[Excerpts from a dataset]

□ □ □ □

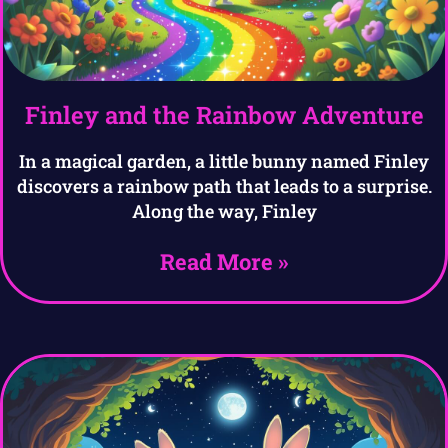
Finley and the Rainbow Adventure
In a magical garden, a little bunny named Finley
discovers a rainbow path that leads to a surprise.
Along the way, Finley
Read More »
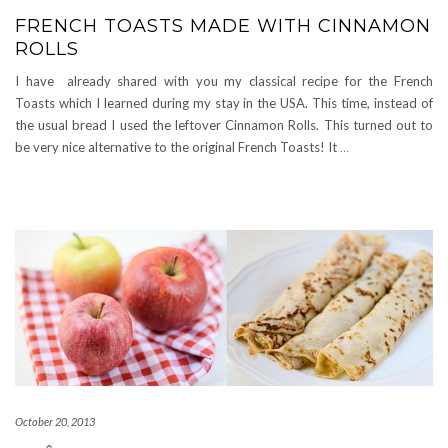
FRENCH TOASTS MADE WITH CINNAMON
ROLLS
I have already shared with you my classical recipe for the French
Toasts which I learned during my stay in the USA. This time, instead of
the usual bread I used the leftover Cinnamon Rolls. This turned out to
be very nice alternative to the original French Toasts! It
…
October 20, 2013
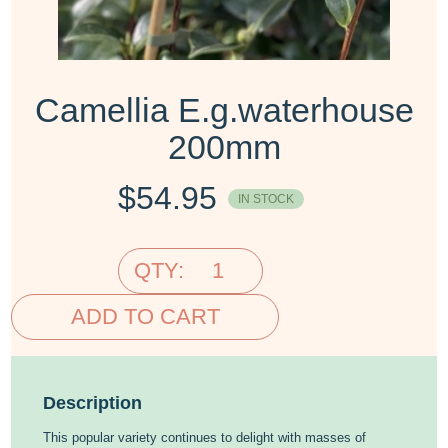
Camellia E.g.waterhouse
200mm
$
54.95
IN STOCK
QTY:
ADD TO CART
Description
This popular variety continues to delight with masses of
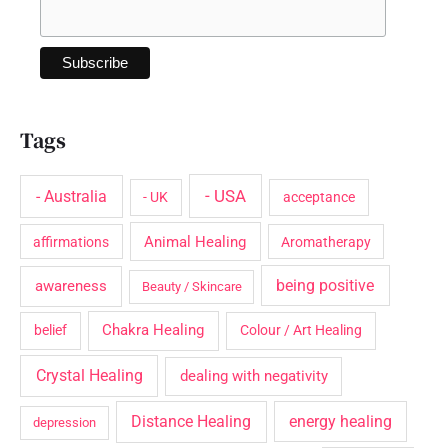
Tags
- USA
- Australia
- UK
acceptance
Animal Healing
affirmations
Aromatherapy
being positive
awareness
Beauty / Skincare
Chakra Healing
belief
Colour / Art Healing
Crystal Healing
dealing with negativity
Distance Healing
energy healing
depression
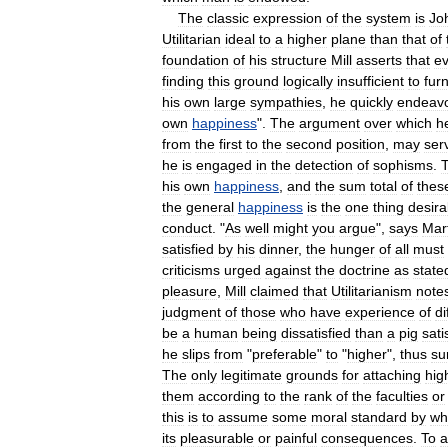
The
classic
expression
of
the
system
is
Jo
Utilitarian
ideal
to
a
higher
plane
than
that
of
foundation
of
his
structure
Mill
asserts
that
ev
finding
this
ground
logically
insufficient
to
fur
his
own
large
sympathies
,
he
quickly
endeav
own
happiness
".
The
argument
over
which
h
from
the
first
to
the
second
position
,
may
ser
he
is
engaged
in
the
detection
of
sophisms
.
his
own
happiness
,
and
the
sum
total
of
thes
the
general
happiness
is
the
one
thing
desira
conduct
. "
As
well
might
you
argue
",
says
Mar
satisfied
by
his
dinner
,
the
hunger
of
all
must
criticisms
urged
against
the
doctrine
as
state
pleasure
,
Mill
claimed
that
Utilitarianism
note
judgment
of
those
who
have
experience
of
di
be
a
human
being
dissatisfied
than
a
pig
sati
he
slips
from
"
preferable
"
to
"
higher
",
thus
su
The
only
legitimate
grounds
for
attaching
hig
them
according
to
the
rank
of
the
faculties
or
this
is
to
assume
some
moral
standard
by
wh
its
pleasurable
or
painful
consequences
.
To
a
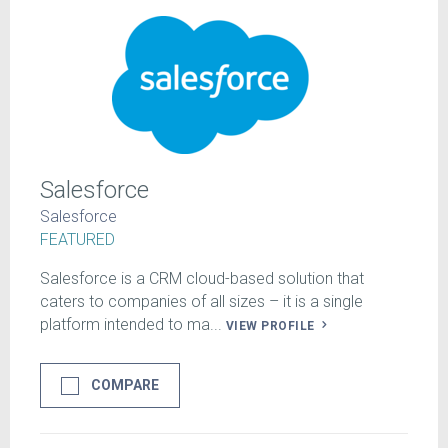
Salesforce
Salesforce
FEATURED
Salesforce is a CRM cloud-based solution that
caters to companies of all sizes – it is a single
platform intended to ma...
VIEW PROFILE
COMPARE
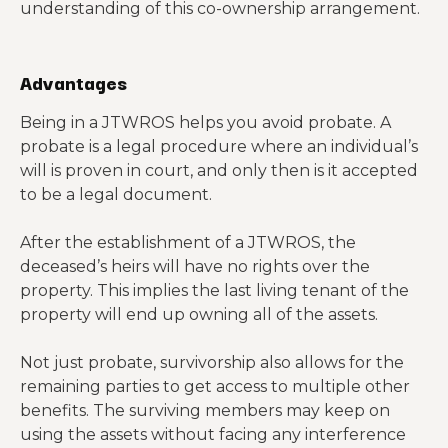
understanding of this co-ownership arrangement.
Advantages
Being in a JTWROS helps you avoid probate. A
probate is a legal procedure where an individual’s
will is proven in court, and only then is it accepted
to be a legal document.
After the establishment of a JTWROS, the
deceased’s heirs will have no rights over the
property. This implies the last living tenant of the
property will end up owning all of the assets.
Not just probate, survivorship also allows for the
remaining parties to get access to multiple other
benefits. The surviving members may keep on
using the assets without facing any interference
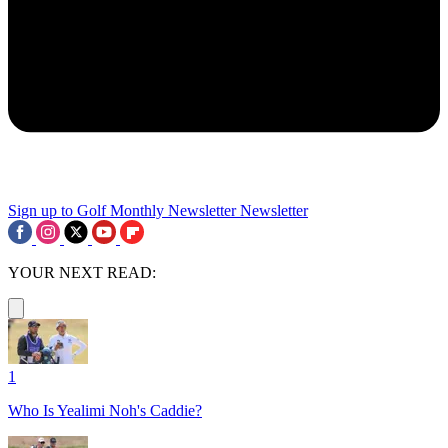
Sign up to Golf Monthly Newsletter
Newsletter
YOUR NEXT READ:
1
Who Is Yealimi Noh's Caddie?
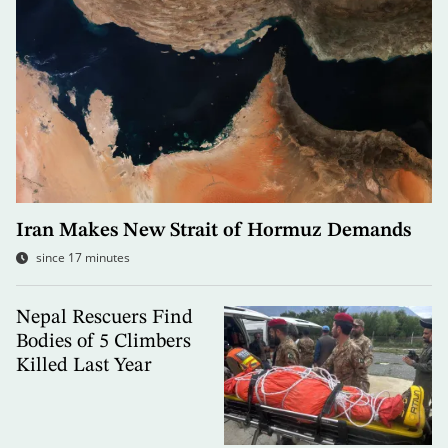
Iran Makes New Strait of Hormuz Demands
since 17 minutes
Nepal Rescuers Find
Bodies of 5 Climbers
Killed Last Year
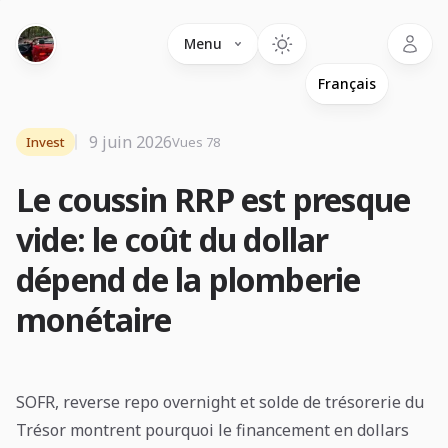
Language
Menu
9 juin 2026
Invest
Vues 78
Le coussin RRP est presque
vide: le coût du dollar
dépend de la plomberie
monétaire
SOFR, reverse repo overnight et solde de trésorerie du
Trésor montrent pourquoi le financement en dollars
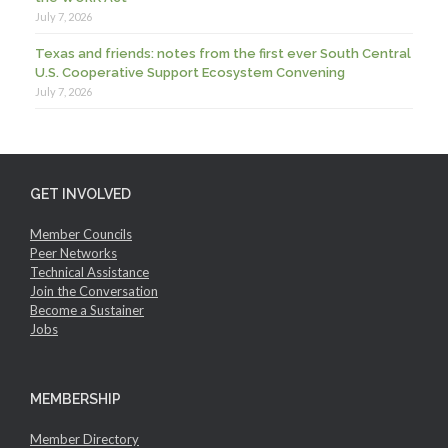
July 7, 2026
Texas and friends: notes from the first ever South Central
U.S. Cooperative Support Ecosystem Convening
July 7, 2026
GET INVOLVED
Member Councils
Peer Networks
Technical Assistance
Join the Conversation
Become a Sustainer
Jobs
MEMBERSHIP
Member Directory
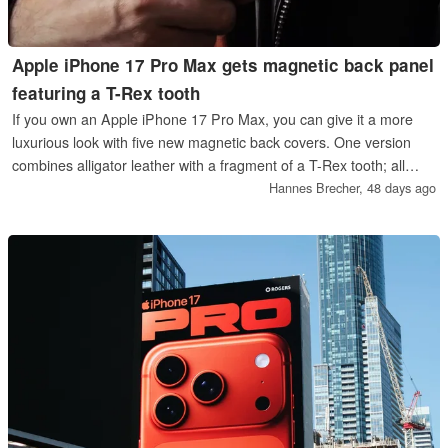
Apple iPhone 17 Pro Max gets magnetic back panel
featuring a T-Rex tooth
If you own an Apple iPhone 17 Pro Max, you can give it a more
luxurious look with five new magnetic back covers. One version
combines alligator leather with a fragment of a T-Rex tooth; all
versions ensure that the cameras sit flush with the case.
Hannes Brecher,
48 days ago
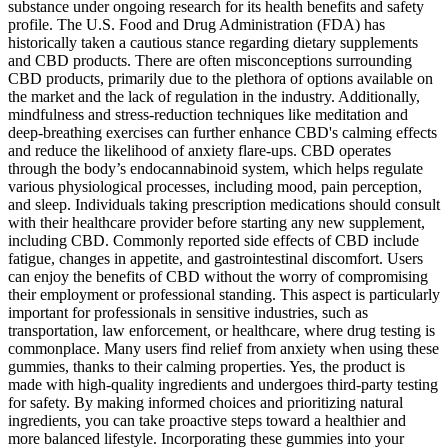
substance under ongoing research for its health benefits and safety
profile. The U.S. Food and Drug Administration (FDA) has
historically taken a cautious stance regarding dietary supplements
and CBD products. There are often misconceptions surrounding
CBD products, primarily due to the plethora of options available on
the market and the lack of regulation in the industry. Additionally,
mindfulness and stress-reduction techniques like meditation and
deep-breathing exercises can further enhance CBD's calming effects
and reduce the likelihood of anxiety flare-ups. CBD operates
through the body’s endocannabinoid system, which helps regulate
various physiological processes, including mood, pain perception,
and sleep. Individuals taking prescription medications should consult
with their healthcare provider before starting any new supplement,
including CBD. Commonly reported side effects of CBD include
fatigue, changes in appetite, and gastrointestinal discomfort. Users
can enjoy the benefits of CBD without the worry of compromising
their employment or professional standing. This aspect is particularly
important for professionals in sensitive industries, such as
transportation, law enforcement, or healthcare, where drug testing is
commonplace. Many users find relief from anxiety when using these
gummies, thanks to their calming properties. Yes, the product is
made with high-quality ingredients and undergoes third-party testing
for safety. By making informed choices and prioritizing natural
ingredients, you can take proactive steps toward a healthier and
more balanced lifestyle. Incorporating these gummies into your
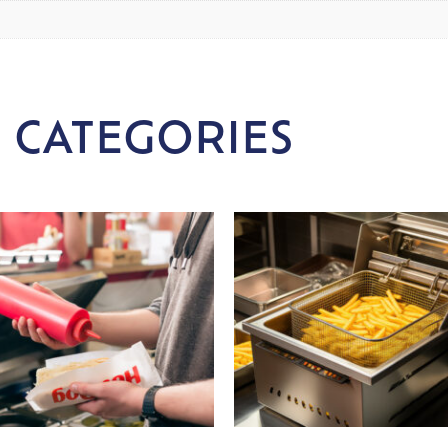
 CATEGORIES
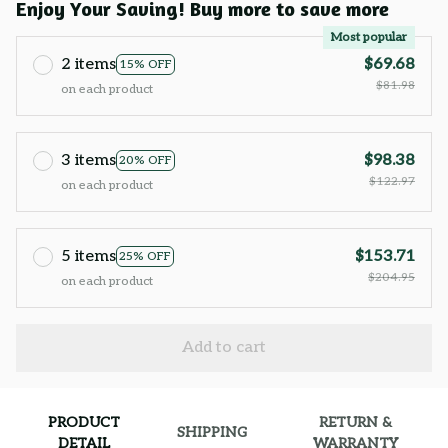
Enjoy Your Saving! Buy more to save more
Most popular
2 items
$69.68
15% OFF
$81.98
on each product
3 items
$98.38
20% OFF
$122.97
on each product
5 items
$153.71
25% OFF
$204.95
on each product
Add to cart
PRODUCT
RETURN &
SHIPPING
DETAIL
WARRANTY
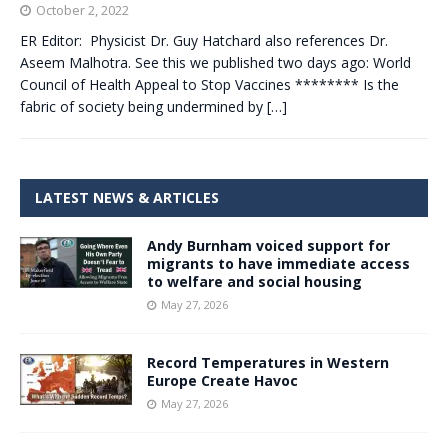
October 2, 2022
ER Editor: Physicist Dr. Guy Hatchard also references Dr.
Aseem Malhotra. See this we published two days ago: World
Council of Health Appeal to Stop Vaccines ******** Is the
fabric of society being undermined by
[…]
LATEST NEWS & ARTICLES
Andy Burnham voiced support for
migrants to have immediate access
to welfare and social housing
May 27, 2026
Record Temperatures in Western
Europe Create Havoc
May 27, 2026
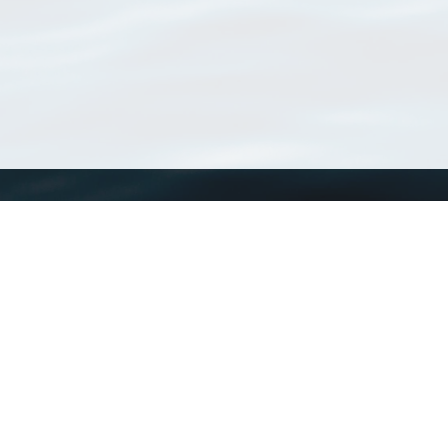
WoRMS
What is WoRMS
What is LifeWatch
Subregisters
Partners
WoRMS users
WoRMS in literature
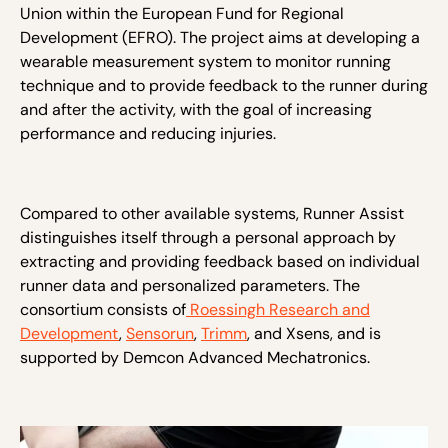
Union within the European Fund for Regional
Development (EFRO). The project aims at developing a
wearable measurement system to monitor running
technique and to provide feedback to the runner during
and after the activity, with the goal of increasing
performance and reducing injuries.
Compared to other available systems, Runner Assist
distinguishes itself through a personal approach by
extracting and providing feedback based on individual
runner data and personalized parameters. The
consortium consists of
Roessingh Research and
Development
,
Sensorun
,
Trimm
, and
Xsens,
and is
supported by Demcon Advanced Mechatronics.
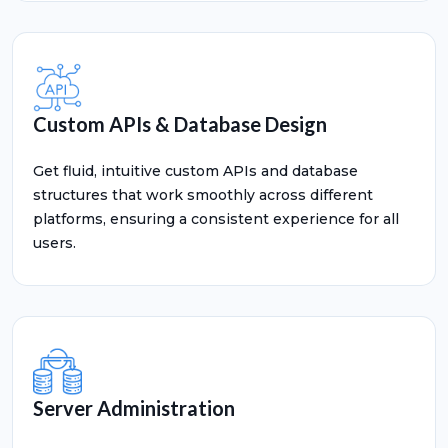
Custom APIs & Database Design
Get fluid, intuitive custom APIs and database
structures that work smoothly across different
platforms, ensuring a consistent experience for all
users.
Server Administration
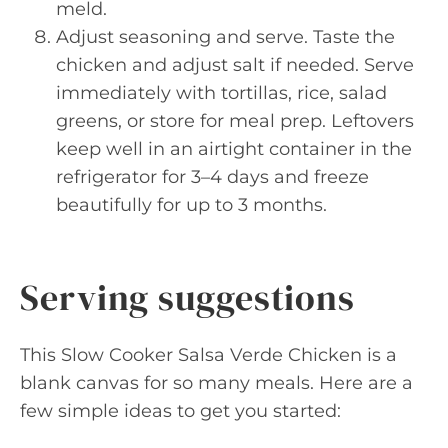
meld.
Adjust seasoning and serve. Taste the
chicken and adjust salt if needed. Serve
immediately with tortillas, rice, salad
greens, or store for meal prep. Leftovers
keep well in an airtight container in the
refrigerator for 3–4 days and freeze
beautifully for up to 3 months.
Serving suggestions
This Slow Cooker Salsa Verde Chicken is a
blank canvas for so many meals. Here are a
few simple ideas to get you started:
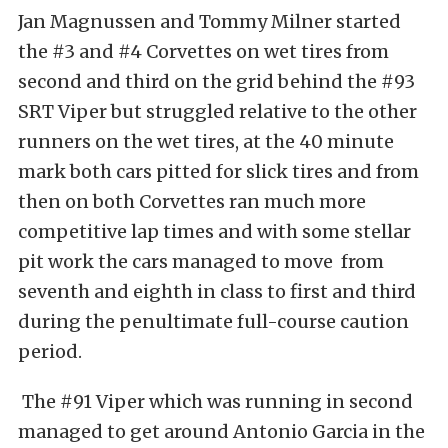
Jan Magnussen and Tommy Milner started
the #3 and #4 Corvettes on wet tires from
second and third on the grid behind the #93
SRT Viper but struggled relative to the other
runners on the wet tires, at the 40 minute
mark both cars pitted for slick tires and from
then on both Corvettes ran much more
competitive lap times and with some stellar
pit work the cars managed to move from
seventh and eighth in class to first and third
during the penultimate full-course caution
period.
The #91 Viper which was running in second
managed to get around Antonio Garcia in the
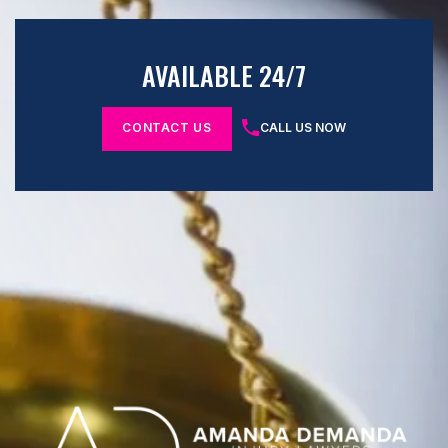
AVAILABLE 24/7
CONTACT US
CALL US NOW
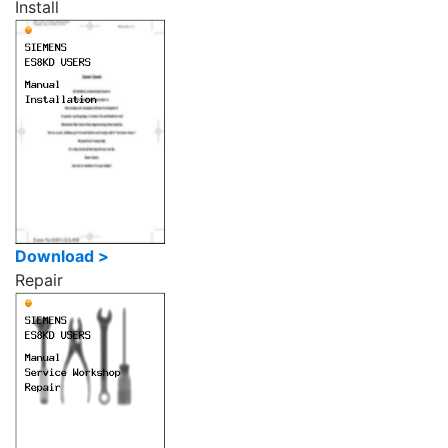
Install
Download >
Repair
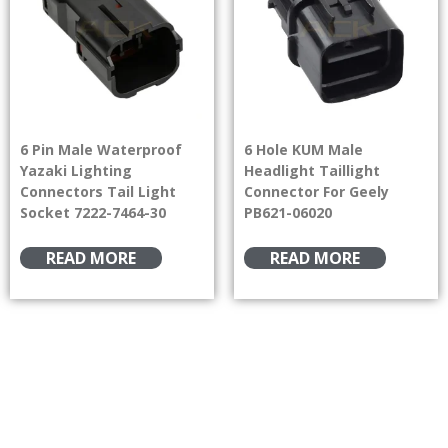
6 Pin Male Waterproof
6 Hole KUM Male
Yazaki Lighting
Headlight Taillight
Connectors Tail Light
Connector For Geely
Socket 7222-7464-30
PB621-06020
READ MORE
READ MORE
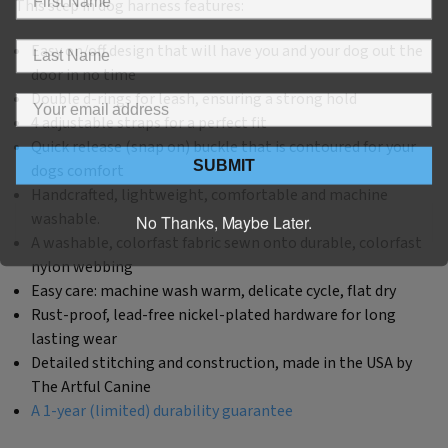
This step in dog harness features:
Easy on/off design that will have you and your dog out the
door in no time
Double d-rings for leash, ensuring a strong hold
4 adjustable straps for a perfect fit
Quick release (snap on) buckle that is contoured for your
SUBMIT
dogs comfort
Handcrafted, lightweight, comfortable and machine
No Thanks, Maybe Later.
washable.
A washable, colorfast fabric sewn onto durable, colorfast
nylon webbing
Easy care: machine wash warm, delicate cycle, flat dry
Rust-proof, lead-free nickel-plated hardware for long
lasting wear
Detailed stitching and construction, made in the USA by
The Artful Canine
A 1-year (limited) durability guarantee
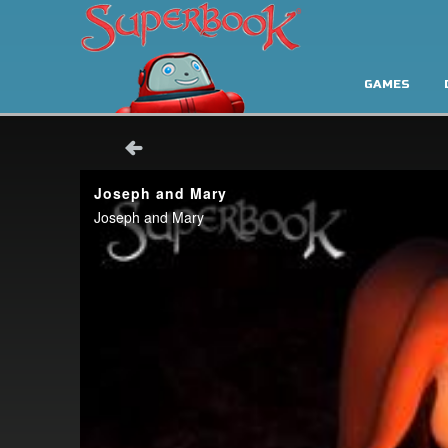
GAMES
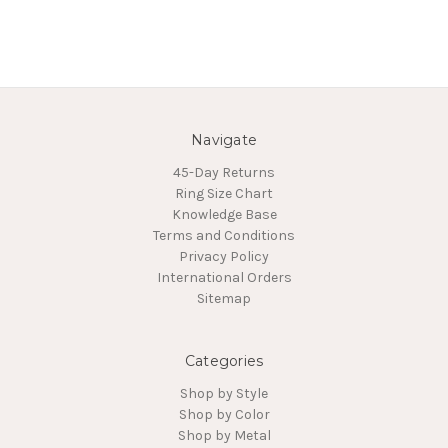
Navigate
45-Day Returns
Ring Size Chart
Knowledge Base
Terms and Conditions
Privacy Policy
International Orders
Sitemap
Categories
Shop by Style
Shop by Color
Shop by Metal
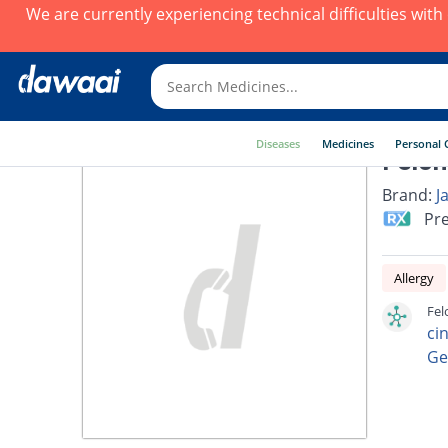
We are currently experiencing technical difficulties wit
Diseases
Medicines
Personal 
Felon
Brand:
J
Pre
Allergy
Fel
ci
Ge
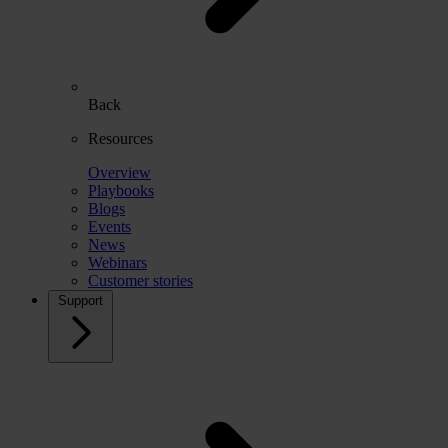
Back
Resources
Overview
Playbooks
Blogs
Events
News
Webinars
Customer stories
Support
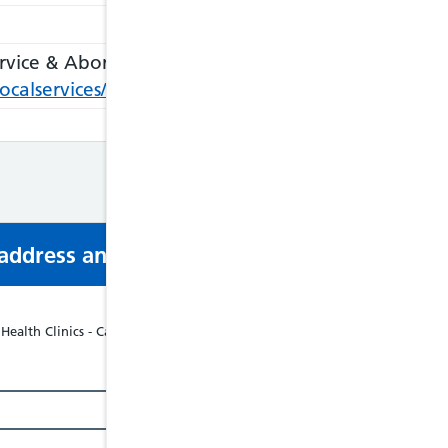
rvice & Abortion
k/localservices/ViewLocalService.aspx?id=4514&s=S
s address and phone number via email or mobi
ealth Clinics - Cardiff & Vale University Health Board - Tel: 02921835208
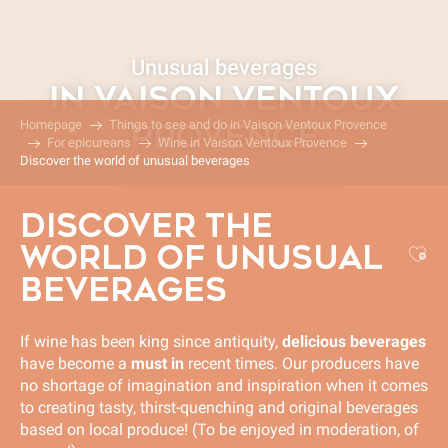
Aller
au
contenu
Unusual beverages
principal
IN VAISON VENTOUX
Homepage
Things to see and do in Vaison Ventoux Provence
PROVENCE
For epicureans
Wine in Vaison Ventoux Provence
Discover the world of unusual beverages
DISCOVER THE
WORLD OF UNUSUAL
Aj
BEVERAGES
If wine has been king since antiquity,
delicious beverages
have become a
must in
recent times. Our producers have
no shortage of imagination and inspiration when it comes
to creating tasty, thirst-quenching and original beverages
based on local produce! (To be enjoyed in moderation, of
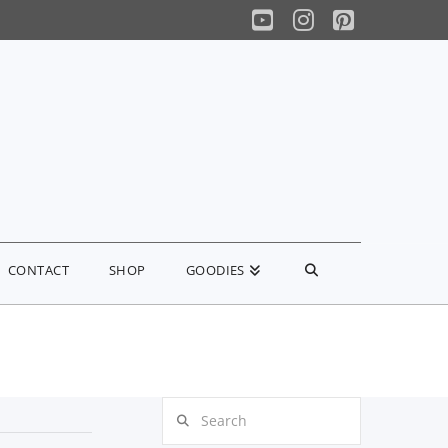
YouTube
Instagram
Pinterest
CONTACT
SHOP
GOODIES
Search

□ □ □ □

Your answer should be a single number: the count of lines above with the word "testing".

2